» ASSIGNMENT: Within the records below, how many lines contain "phpBB"? The answer is that number alone.

» PROVIDED RECORDS:
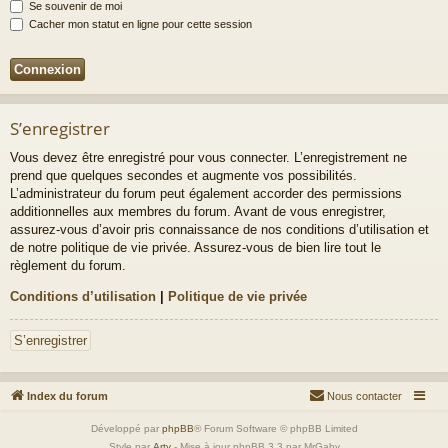
Se souvenir de moi
Cacher mon statut en ligne pour cette session
S’enregistrer
Vous devez être enregistré pour vous connecter. L’enregistrement ne
prend que quelques secondes et augmente vos possibilités.
L’administrateur du forum peut également accorder des permissions
additionnelles aux membres du forum. Avant de vous enregistrer,
assurez-vous d’avoir pris connaissance de nos conditions d’utilisation et
de notre politique de vie privée. Assurez-vous de bien lire tout le
règlement du forum.
Conditions d’utilisation
|
Politique de vie privée
S’enregistrer
Index du forum
Nous contacter
Développé par
phpBB
® Forum Software © phpBB Limited
Style par
Arty
- Mise à jour phpBB 3.3 par MrGaby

» RESPONSE TO THIS EXERCISE: 3